Mayotte : reconfigurations coloniales

Dans le cadre de son mémoire de Master 2 de sciences politiques avec Richard Monvoisin, Jérémy Fernandès Mollien (qui avait déjà fourni du matériel critique sur les mouvements néopaïens) a travaillé sur les droits sociaux à Mayotte. De ce travail sont issus deux papiers : le premier est présenté sous forme de canular, avec une stratégie de rupture, et a été publié dans Le monde libertaire (avril 2017, n°1747) et reproduit ici : Situation dramatique en Lozère (petite leçon de bi-standard social et moral). Le second, très académique, s’appelle Mayotte : reconfigurations coloniales et a été publié le 27 mars 2017 par la revue Mouvements dans sa version en ligne. Nous le reproduisons ici avec leur aimable autorisation.

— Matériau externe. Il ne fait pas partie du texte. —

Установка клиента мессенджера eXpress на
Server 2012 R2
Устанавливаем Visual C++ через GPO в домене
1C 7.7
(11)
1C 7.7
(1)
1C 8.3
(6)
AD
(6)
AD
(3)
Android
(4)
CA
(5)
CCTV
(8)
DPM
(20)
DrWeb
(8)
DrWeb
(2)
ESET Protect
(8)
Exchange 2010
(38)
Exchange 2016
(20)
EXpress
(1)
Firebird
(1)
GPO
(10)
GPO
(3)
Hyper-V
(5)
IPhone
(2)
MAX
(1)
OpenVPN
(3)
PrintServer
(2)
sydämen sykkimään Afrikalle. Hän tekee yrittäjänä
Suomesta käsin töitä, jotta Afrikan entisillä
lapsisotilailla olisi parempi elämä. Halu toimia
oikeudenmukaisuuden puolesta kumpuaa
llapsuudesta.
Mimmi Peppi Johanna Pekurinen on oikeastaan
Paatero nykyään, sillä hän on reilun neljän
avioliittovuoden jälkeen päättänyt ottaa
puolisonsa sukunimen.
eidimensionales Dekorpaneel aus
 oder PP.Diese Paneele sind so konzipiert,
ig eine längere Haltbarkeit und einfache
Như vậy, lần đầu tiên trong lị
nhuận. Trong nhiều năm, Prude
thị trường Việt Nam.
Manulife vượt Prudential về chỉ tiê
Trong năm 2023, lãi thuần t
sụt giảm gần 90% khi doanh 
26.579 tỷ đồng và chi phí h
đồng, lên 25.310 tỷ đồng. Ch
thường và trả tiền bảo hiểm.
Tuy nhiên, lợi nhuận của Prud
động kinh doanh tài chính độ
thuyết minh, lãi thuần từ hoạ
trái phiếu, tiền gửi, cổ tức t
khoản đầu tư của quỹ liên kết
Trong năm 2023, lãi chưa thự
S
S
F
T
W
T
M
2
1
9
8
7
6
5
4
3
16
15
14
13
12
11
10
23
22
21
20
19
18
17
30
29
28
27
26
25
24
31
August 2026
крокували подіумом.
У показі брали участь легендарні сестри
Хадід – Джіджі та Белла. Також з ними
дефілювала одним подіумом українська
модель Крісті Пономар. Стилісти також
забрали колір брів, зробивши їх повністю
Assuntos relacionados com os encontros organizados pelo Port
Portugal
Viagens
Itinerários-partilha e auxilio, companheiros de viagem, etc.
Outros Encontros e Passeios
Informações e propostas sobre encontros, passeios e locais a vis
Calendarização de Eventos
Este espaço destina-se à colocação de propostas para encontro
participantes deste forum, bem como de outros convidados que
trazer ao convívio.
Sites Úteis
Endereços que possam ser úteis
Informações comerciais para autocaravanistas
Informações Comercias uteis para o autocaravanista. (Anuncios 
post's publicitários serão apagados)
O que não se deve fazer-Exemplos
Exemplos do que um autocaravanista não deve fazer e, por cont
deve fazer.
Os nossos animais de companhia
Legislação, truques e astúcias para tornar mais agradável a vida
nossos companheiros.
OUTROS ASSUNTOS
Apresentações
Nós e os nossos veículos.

Le 1er janvier 2018, le code du travail sera déclaré applicable sur l’île de Mayotte, après des années de grèves régulières. Vue de l’hexagone, une telle décision semble ahurissante : comment justifier que, même dans un Département d’Outre-Mer (DOM), le code du travail ne soit pas encore en vigueur ? Cette disposition n’est pourtant qu’une des nombreuses normes juridiques qui ne soient pas encore appliquées sur cette île de l’archipel des Comores. Si l’État justifie cette différence dans le droit par la nécessité d’une adaptation aux spécificités de l’île, il est difficile de ne pas y voir les restes de la férule coloniale.

Protectorat Français en 1841, « avant Nice et la Savoie » comme aime le souligner le sénateur Thani Mohamed Soilihi, les habitants de Mayotte choisissent en 1973, au contraire des autres îles des Comores également colonisées, de rester dans la République Française, sous forme départementale. Par la suite, une valse de statuts « particuliers » pour ne pas dire bizarres se succède, sans jamais offrir le statut de département attendu par les Mahorais. En 2009 enfin, plus de 35 ans plus tard, une ultime consultation enclenche le processus de départementalisation de l’île censé, à terme, harmoniser droit commun et droit local mahorais. Pourtant, cinq ans après le début de la départementalisation, les inégalités restent béantes entre Mayotte et la Métropole.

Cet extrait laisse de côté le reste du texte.